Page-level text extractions
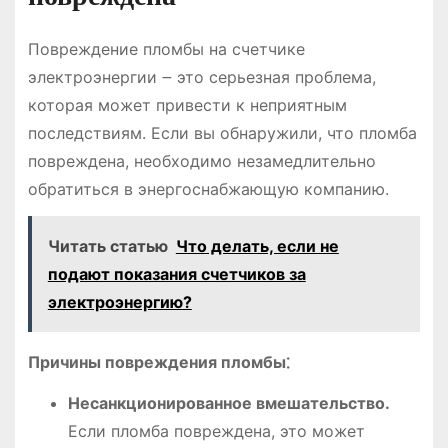
Повреждение пломбы на счетчике
электроэнергии ౼ это серьезная проблема,
которая может привести к неприятным
последствиям. Если вы обнаружили, что пломба
повреждена, необходимо незамедлительно
обратиться в энергоснабжающую компанию.
Читать статью
Что делать, если не
подают показания счетчиков за
электроэнергию?
Причины повреждения пломбы⁚
Несанкционированное вмешательство.
Если пломба повреждена, это может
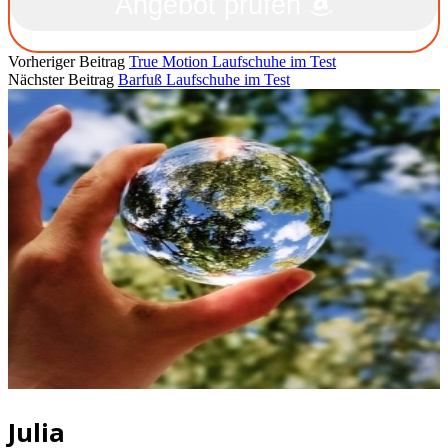
Angebot prüfen
Vorheriger Beitrag
True Motion Laufschuhe im Test
Nächster Beitrag
Barfuß Laufschuhe im Test
Julia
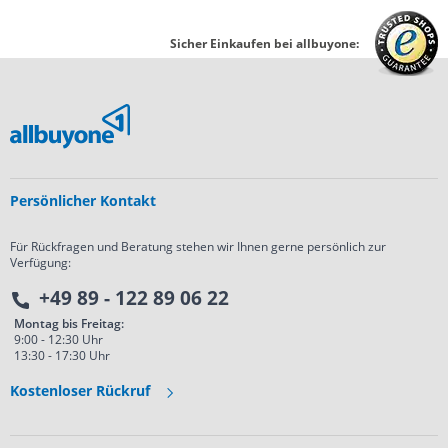
Sicher Einkaufen bei allbuyone:
Persönlicher Kontakt
Für Rückfragen und Beratung stehen wir Ihnen gerne persönlich zur
Verfügung:
+49 89 - 122 89 06 22
Montag bis Freitag:
9:00 - 12:30 Uhr
13:30 - 17:30 Uhr
Kostenloser Rückruf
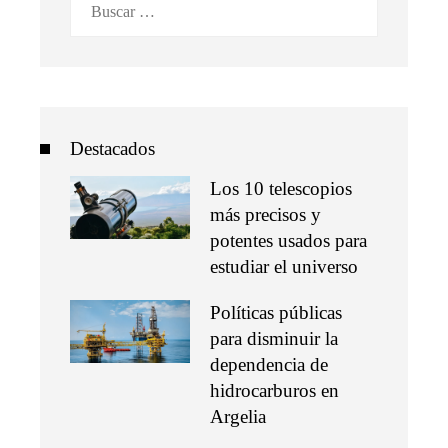
Destacados
Los 10 telescopios
más precisos y
potentes usados para
estudiar el universo
Políticas públicas
para disminuir la
dependencia de
hidrocarburos en
Argelia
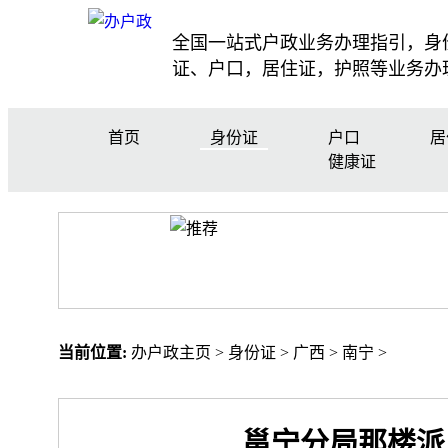
全国一站式户政业务办理指引，身
证、户口，居住证，护照等业务办
首页
身份证
户口
居
健康证
当前位置:
办户政主页
>
身份证
>
广西
>
南宁
>
邕宁分局那楼派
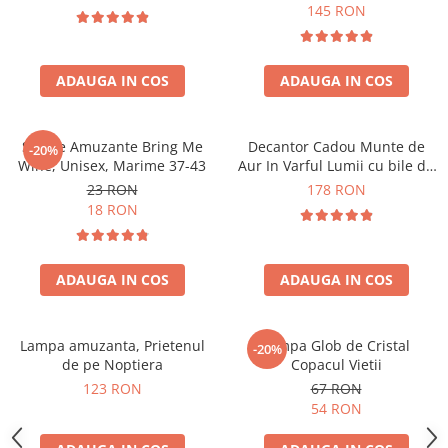
Forma C
145 RON
ADAUGA IN COS
ADAUGA IN COS
Sosete Amuzante Bring Me
Decantor Cadou Munte de
-20%
Wine, Unisex, Marime 37-43
Aur In Varful Lumii cu bile de
curatare
23 RON
178 RON
18 RON
ADAUGA IN COS
ADAUGA IN COS
Lampa amuzanta, Prietenul
Lampa Glob de Cristal
-20%
de pe Noptiera
Copacul Vietii
123 RON
67 RON
54 RON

→ Work order
Return every record above exactly as written, but drop the pictures.

→ Task result
Повреждение пломбы на счетчике
электроэнергии ౼ это серьезная проблема,
которая может привести к неприятным
последствиям. Если вы обнаружили, что пломба
повреждена, необходимо незамедлительно
обратиться в энергоснабжающую компанию.
Читать статью
Что делать, если не
подают показания счетчиков за
электроэнергию?
Причины повреждения пломбы⁚
Несанкционированное вмешательство.
Если пломба повреждена, это может
Angebot prüfen
Vorheriger Beitrag
True Motion Laufschuhe im Test
Nächster Beitrag
Barfuß Laufschuhe im Test
Julia
Sicher Einkaufen bei allbuyone:
Persönlicher Kontakt
Für Rückfragen und Beratung stehen wir Ihnen gerne persönlich zur
Verfügung:
+49 89 - 122 89 06 22
Montag bis Freitag:
9:00 - 12:30 Uhr
13:30 - 17:30 Uhr
Kostenloser Rückruf
Destacados
Los 10 telescopios
más precisos y
potentes usados para
estudiar el universo
Políticas públicas
para disminuir la
dependencia de
hidrocarburos en
Argelia
全国一站式户政业务办理指引，身
证、户口，居住证，护照等业务办
首页
身份证
户口
居
健康证
当前位置:
办户政主页
>
身份证
>
广西
>
南宁
>
邕宁分局那楼派
Forma C
145 RON
ADAUGA IN COS
ADAUGA IN COS
Sosete Amuzante Bring Me
Decantor Cadou Munte de
-20%
Wine, Unisex, Marime 37-43
Aur In Varful Lumii cu bile de
curatare
23 RON
178 RON
18 RON
ADAUGA IN COS
ADAUGA IN COS
Lampa amuzanta, Prietenul
Lampa Glob de Cristal
-20%
de pe Noptiera
Copacul Vietii
123 RON
67 RON
54 RON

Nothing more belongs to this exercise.